Vehicle theft, also called grand theft auto, is defined as the taking of another person's vehicle with the intent to deprive the other person permanently of the vehicle. This offense is distinguished from joyriding, which is the taking of another person's vehicle for only a temporary period of time. In many jurisdictions, the law also differentiates between grand theft auto and taking a vehicle without the owner's consent. In the latter case, the offender typically had access to the driver's keys somehow. Usually, grand theft auto carries a term of imprisonment of 1-3 years. If you are a victim of auto theft, bear in mind that your rates will probably go up after you file a claim under the collision/comprehensive portion of your policy. Rate increases typically last for three years.

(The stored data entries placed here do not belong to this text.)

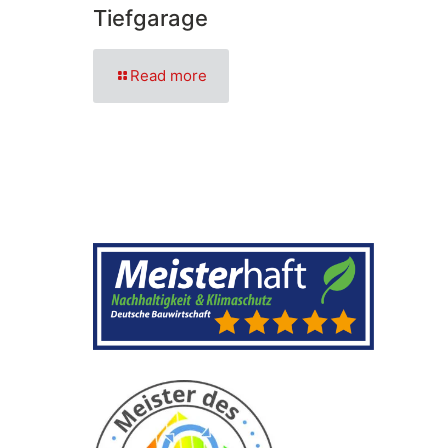
Tiefgarage
Read more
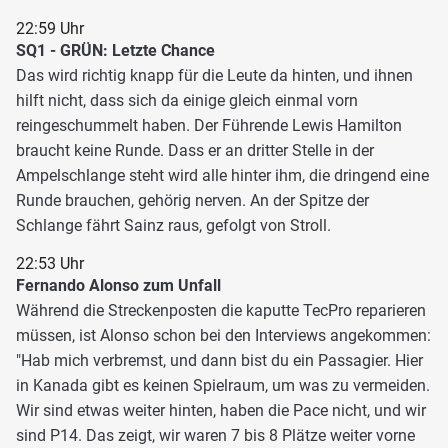
22:59 Uhr
SQ1 - GRÜN: Letzte Chance
Das wird richtig knapp für die Leute da hinten, und ihnen
hilft nicht, dass sich da einige gleich einmal vorn
reingeschummelt haben. Der Führende Lewis Hamilton
braucht keine Runde. Dass er an dritter Stelle in der
Ampelschlange steht wird alle hinter ihm, die dringend eine
Runde brauchen, gehörig nerven. An der Spitze der
Schlange fährt Sainz raus, gefolgt von Stroll.
22:53 Uhr
Fernando Alonso zum Unfall
Während die Streckenposten die kaputte TecPro reparieren
müssen, ist Alonso schon bei den Interviews angekommen:
"Hab mich verbremst, und dann bist du ein Passagier. Hier
in Kanada gibt es keinen Spielraum, um was zu vermeiden.
Wir sind etwas weiter hinten, haben die Pace nicht, und wir
sind P14. Das zeigt, wir waren 7 bis 8 Plätze weiter vorne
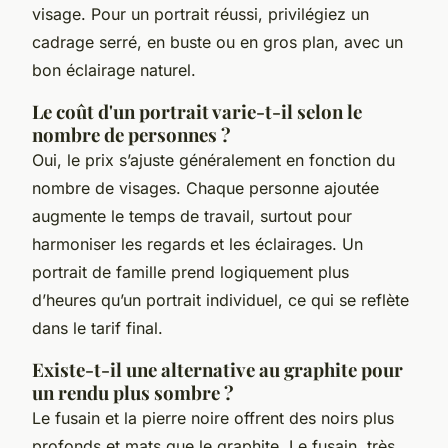
visage. Pour un portrait réussi, privilégiez un
cadrage serré, en buste ou en gros plan, avec un
bon éclairage naturel.
Le coût d'un portrait varie-t-il selon le
nombre de personnes ?
Oui, le prix s’ajuste généralement en fonction du
nombre de visages. Chaque personne ajoutée
augmente le temps de travail, surtout pour
harmoniser les regards et les éclairages. Un
portrait de famille prend logiquement plus
d’heures qu’un portrait individuel, ce qui se reflète
dans le tarif final.
Existe-t-il une alternative au graphite pour
un rendu plus sombre ?
Le fusain et la pierre noire offrent des noirs plus
profonds et mats que le graphite. Le fusain, très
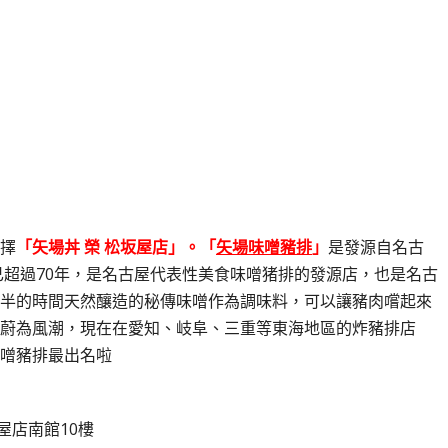
擇
「矢場丼 榮 松坂屋店」。
「
矢場味噌豬排
」
是發源自名古
已超過70年，是名古屋代表性美食味噌猪排的發源店，也是名古
半的時間天然釀造的秘傳味噌作為調味料，可以讓豬肉嚐起來
蔚為風潮，現在在愛知、岐阜、三重等東海地區的炸豬排店
噌豬排最出名啦
屋店南館10樓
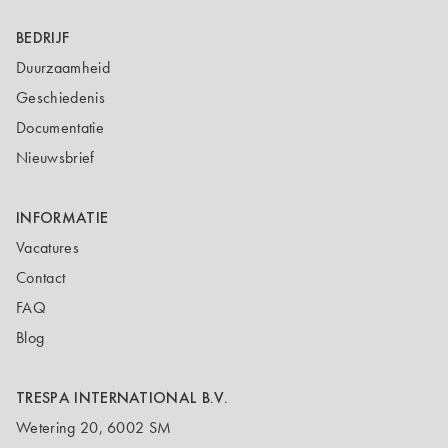
BEDRIJF
Duurzaamheid
Geschiedenis
Documentatie
Nieuwsbrief
INFORMATIE
Vacatures
Contact
FAQ
Blog
TRESPA INTERNATIONAL B.V.
Wetering 20, 6002 SM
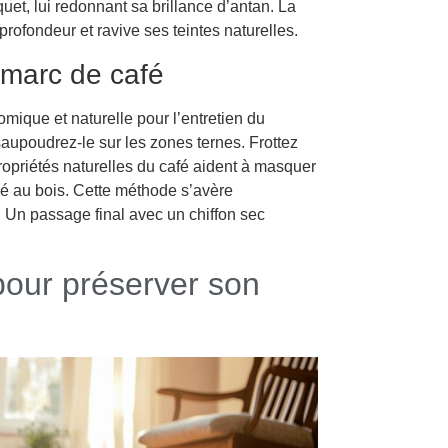
quet, lui redonnant sa brillance d’antan. La
profondeur et ravive ses teintes naturelles.
 marc de café
mique et naturelle pour l’entretien du
saupoudrez-le sur les zones ternes. Frottez
ropriétés naturelles du café aident à masquer
né au bois. Cette méthode s’avère
 Un passage final avec un chiffon sec
pour préserver son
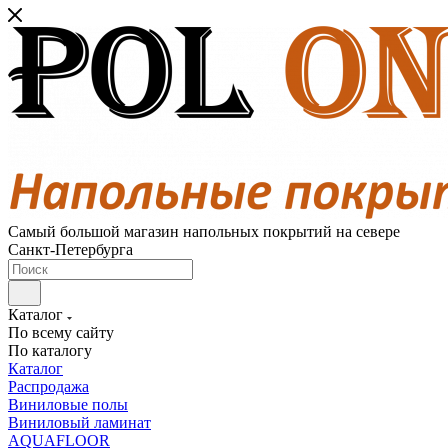
Самый большой магазин напольных покрытий на севере
Санкт-Петербурга
Каталог
По всему сайту
По каталогу
Каталог
Распродажа
Виниловые полы
Виниловый ламинат
AQUAFLOOR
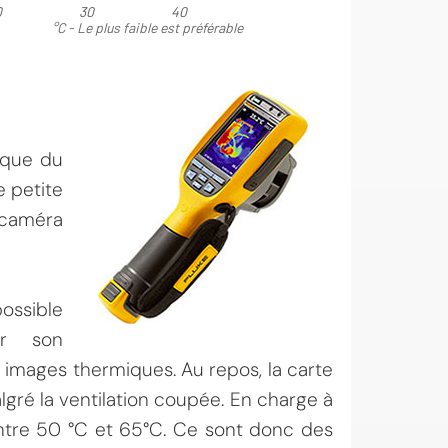
mique du
e petite
 caméra
possible
er son
 images thermiques. Au repos, la carte
gré la ventilation coupée. En charge à
 entre 50 °C et 65°C. Ce sont donc des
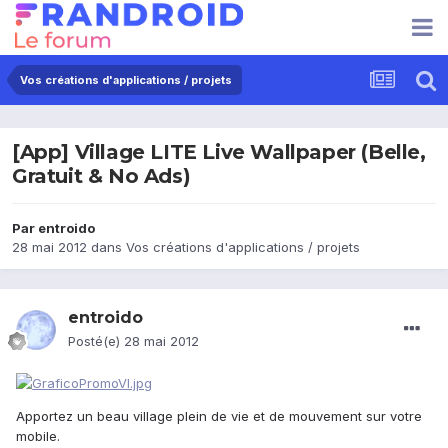
Vos créations d'applications / projets
[App] Village LITE Live Wallpaper (Belle,
Gratuit & No Ads)
Par
entroido
28 mai 2012
dans
Vos créations d'applications / projets
entroido
Posté(e)
28 mai 2012
Apportez un beau village plein de vie et de mouvement sur votre
mobile.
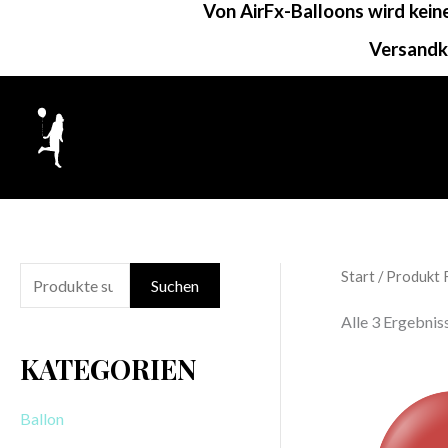
Von AirFx-Balloons wird kei
Zum
Inhalt
Versandk
springen
Start
/ Produkt 
S
Suchen
u
Alle 3 Ergebni
c
KATEGORIEN
h
e
Ballon
n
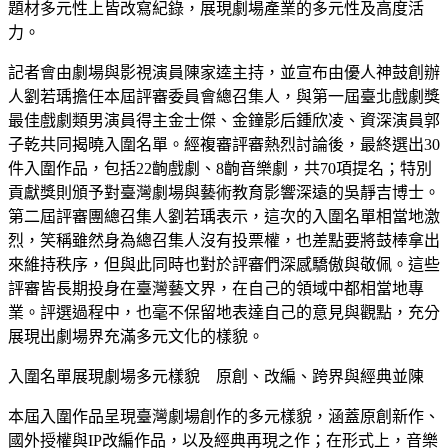
題材多元性上皆改寫紀錄，展現劇場產業的多元性及高度活
力。
記者會由劇場與影視演員陳家逵主持，並宣布由優人神鼓創辦
人劉若瑀擔任本屆評審委員會總召集人，與第一屆臺北戲劇獎
最佳戲劇類男演員得主金士傑、金鐘影后鍾欣凌、資深演員郭
子乾共同揭曉入圍名單。經複審評審熱烈討論後，最終選出30
件入圍作品，包括22齣戲劇、8齣音樂劇，共70項提名；特別
貢獻獎則頒予對臺灣劇場與藝術教育影響深遠的吳靜吉博士。
第二屆評審團總召集人劉若瑀表示，這次的入圍名單相當地激
烈，笑稱雖然身為總召集人沒有投票權，也差點要將鼓棒拿出
來維持秩序，但與此同時也對於評審們深感驕傲與敬佩。這些
評審皆長期投身在臺灣藝文界，在自己的領域中都相當地專
業。評選過程中，也毫不保留地表達自己的意見與觀點，充分
展現出劇場界充滿多元文化的樣貌。
入圍名單展現劇場多元樣貌 原創、改編、跨界與經典並陳
本屆入圍作品呈現臺灣劇場創作的多元樣貌，涵蓋原創新作、
國外授權與IP改編作品，以及經典再現之作；在形式上，音樂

Also known as vehicular manslaughter, is an offense resulting in the death of another person due to the negligent operation of a motor vehicle. Some jurisdictions do not create a separate offense for vehicular homicide; rather, they include the offense in the category of negligent homicide. Some states have subcategories of vehicular manslaughter that account for aggravating factors. For instance, California has more serious penalties for those who commit vehicular homicide while intoxicated.
Depending on the state and the circumstances of the incident, vehicular manslaughter may be classified as a felony or a misdemeanor. For instance, in Georgia, first degree homicide by vehicle is a felony resulting in 3-15 years of imprisonment, whereas second degree homicide by vehicle is a misdemeanor that can result in a prison sentence of up to one year and a fine of up to $1,000. A multi-year license suspension is likely in either case, and some states will revoke the offending driver's license completely.